L’idée, nous l’avons vu, est d’évaluer le coût de chaque opération effectuée sur la voiture entre sa conception et sa destruction. CNW a donc réfléchi à toutes les opérations pouvant consommer de l’énergie, et a retenu les 4000 plus pertinentes. Ces opérations ont été rassemblées en une douzaine de catégories. Pendant quatre ans, CNW a ensuite rassemblé et synthétisé les informations concernant les coûts de chaque opération pour un éventail de plus de 300 modèles de véhicules différents. Ce travail a été effectué dans la plus grande discrétion, en particulier vis-à-vis des constructeurs automobiles, pour des raisons d’impartialité et d’indépendance.

Les catégories sur lesquelles ont été évalués des coûts sont :

Pendant le cycle de vie de la voiture :

-          La consommation de carburant

-          La maintenance

-          Les réparations après accident

De la conception à la vente :

-          La R&D

-          La fabrication

-          Les services administratifs pour le constructeur

-          La livraison au revendeur

-          Les dépenses liées au véhicule sur le point de vente

La fin de vie du véhicule :

-          Le recyclage des pièces

-          La destruction des pièces non recyclables

-          La reconversion des pièces réutilisables

 

Excepté dans la catégorie « consommation de carburant » - où elles sont trois fois plus économiques en moyenne que les voitures à essence – et dans la destruction des pièces non recyclables, les voitures hybrides sont perdantes partout, en particulier dans les catégories : dépenses liées au véhicule sur le point de vente (qui rassemble des critères tels que : espace d’exposition, espace de stockage, chauffage et éclairage du magasin, équipement de nettoyage et de préparation, etc.), fabrication, maintenance et réparation où le coût pour les véhicules hybrides approche le double de la moyenne des véhicules étudiés. Le coût le plus gros est – sans surprise –  celui de la R&D, qui pour les véhicules hybrides atteint le triple de celui du véhicule moyen. Il faut à cela ajouter le fait que, comme la technologie hybride est jeune et en évolution, les technologies actuelles seront vite dépassées et les acheteurs de voitures hybrides changent plus vite de voiture. Au contraire, excepté dans la catégorie « consommation de carburant », le Hummer H3 présente des coûts pratiquement partout inférieurs à ceux du véhicule moyen.

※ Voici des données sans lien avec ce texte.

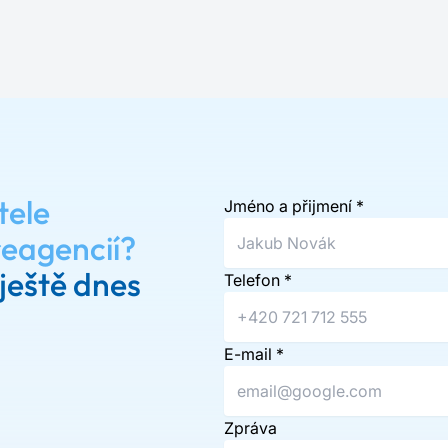
tele
Jméno a přijmení
*
reagencií?
ještě dnes
Telefon
*
E-mail
*
Zpráva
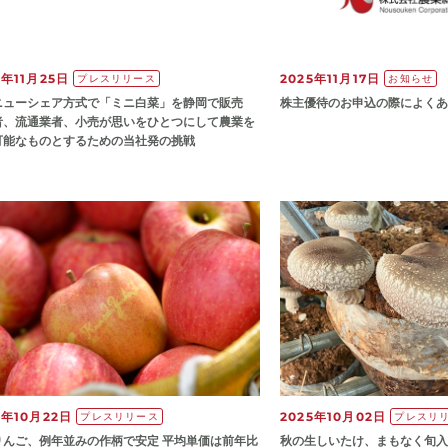
5年11月25日
2025年11月17日
プレスリリース
お知らせ
ニューシェア方式で「ミニ白菜」を静岡で販売
株主優待のお申込の際によくあ
者、流通業者、小売が思いをひとつにして農業を
可能なものとするための当社発の挑戦
5年10月22日
2025年10月02日
プレスリリース
プレスリ
りんご、例年並みの作柄で安定 平均単価は前年比
秋の生しいたけ、まもなく旬入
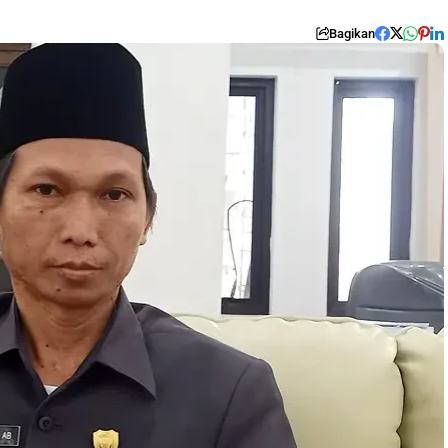
Bagikan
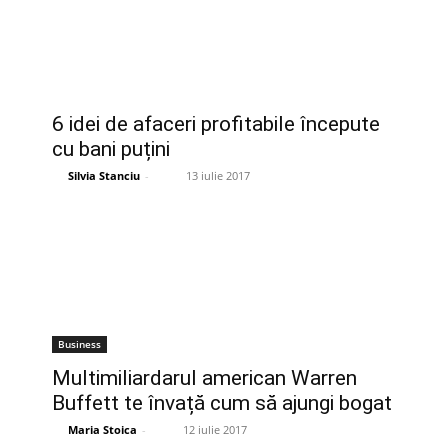
6 idei de afaceri profitabile începute
cu bani puțini
Silvia Stanciu
-
13 iulie 2017
Business
Multimiliardarul american Warren
Buffett te învață cum să ajungi bogat
Maria Stoica
-
12 iulie 2017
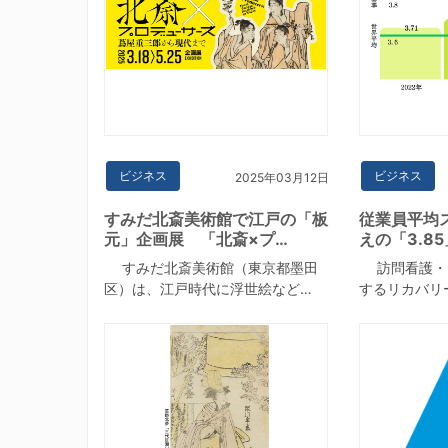
ビジネス
ビジネス
2025年03月12日
すみだ北斎美術館で江戸の「板
従業員平均
元」企画展 「北斎×プ…
えの「3.8
すみだ北斎美術館（東京都墨田
訪問看護・
区）は、江戸時代に浮世絵など…
するリカバリ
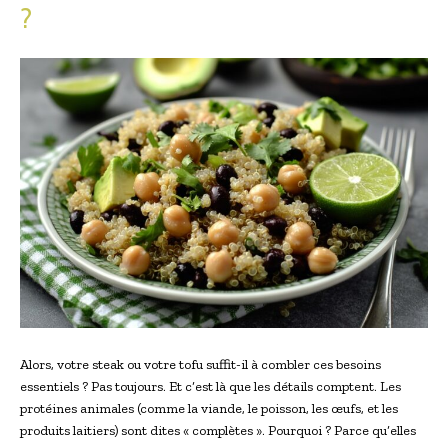
?
Alors, votre steak ou votre tofu suffit-il à combler ces besoins
essentiels ? Pas toujours. Et c’est là que les détails comptent. Les
protéines animales (comme la viande, le poisson, les œufs, et les
produits laitiers) sont dites « complètes ». Pourquoi ? Parce qu’elles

Le rapport ne recommande cependant pas de ne pas acheter un véhicule hybride. Son objectif principal est de fixer le prix en énergie que coûte à la société l’utilisation d’un véhicule.

La polémique déclenchée par le rapport

Probablement à cause des conclusions contre-intuitives qu’ils proposent, les résultats du rapport Dust to Dust ont dès la publication été largement diffusés dans les médias, via les journaux, la télévision, internet, ce qui a pu conduire à une mauvaise interprétation auprès du public, qui l’a simplifié par la formule : « La Prius pollue plus que les Hummers ». En réalité, le CNW évalue le coût en énergie d’un véhicule exprimé en dollars, ce qui n’est pas exactement son impact sur l’environnement : dans une politique de réduction des gaz à effets de serre, il est plus profitable de dépenser d’avantage d’énergie que d’émettre un surplus de CO2.

En outre, de nombreuses critiques ont été formulées contre la validité des conclusions du rapport.

La critique qui a le plus porté atteinte à la crédibilité du CNW a été formulée par le Dr. Peter H. Gleick, du Pacific Institute, groupe de réflexion basé en Californie, sous la forme d’un rapport contestant la méthode soi-disant scientifique du CNW. Ce rapport, publié en mai 2007, est consultable à cette adresse. La première critique du Dr. Gleick concerne la déclaration du rapport Dust to Dust de ne pas avoir été montré à une organisation extérieure avant sa publication, par souci d’impartialité. Ceci constitue sa plus grosse faute : « Toutes les études scientifiques et analytiques ont un bénéfice à tirer d’un point de vue extérieur, de l’examen par quelqu’un d’indépendant, et la vraie science a besoin d’un tel examen ».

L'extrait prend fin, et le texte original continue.